*** Material for this task Section Begins ***
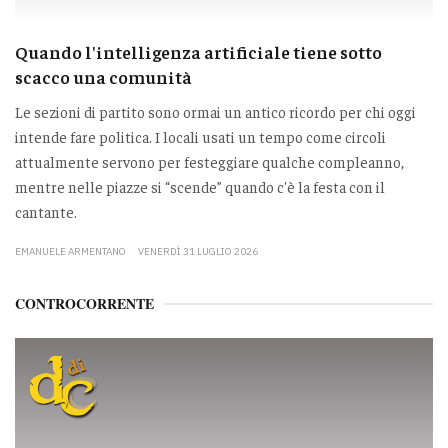
Quando l'intelligenza artificiale tiene sotto
scacco una comunità
Le sezioni di partito sono ormai un antico ricordo per chi oggi
intende fare politica. I locali usati un tempo come circoli
attualmente servono per festeggiare qualche compleanno,
mentre nelle piazze si “scende” quando c'è la festa con il
cantante.
EMANUELE ARMENTANO
VENERDÌ 31 LUGLIO 2026
CONTROCORRENTE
*** Material for this task Section Ends ***
- [Problem]: All lines from the one containing "attualmente servono per" to the end of the records are to be duplicated exactly, and no other lines are to be given.

- [Finished task]:
attualmente servono per festeggiare qualche compleanno,
mentre nelle piazze si “scende” quando c'è la festa con il
cantante.
EMANUELE ARMENTANO
VENERDÌ 31 LUGLIO 2026
CONTROCORRENTE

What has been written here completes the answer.